Design and Architecture of CockroachDb

Linearizability

First a word about Spanner. By combining judicious use of wait intervals with accurate time signals, Spanner provides a global ordering between any two non-overlapping transactions (in absolute time) with ~14ms latencies. Put another way: Spanner guarantees that if a transaction T1 commits (in absolute time) before another transaction T2 starts, then T1's assigned commit timestamp is smaller than T2's. Using atomic clocks and GPS receivers, Spanner reduces their clock skew uncertainty to < 10ms (ε). To make good on the promised guarantee, transactions must take at least double the clock skew uncertainty interval to commit (2 * ε). See this article for a helpful overview of Spanner’s concurrency control.

Cockroach could make the same guarantees without specialized hardware, at the expense of longer wait times. If servers in the cluster were configured to work only with NTP, transaction wait times would likely to be in excess of 150ms. For wide-area zones, this would be somewhat mitigated by overlap from cross datacenter link latencies. If clocks were made more accurate, the minimal limit for commit latencies would improve.

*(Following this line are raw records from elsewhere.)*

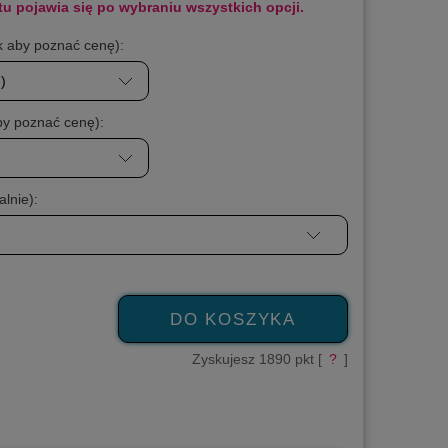
tu pojawia się po wybraniu wszystkich opcji.
k aby poznać cenę):
by poznać cenę):
lnie):
DO KOSZYKA
Zyskujesz
1890
pkt [
?
]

However, let’s take a step back and evaluate whether Spanner’s external consistency guarantee is worth the automatic commit wait. First, if the commit wait is omitted completely, the system still yields a consistent view of the map at an arbitrary timestamp. However with clock skew, it would become possible for commit timestamps on non-overlapping but causally related transactions to suffer temporal reverse. In other words, the following scenario is possible for a client without global ordering:

    Start transaction T1 to modify value x with commit time s1
    On commit of T1, start T2 to modify value y with commit time s2
    Read x and y and discover that s1 > s2 (!)

The external consistency which Spanner guarantees is referred to as linearizability. It goes beyond serializability by preserving information about the causality inherent in how external processes interacted with the database. The strength of Spanner’s guarantee can be formulated as follows: any two processes, with clock skew within expected bounds, may independently record their wall times for the completion of transaction T1 (T end1) and start of transaction T2 (T start2) respectively, and if later compared such that T end1 < T start2, then commit timestamps s1 < s2. This guarantee is broad enough to completely cover all cases of explicit causality, in addition to covering any and all imaginable scenarios of implicit causality.

Our contention is that causality is chiefly important from the perspective of a single client or a chain of successive clients (if a tree falls in the forest and nobody hears…). As such, Cockroach provides two mechanisms to provide linearizability for the vast majority of use cases without a mandatory transaction commit wait or an elaborate system to minimize clock skew.

Our contention is that causality is chiefly important from the perspective of a single client or a chain of successive clients (if a tree falls in the forest and nobody hears…). As such, Cockroach provides two mechanisms to provide linearizability for the vast majority of use cases without a mandatory transaction commit wait or an elaborate system to minimize clock skew.

  1. Clients provide the highest transaction commit timestamp with successive transactions. This allows node clocks from previous transactions to effectively participate in the formulation of the commit timestamp for the current transaction. This guarantees linearizability for transactions committed by this client.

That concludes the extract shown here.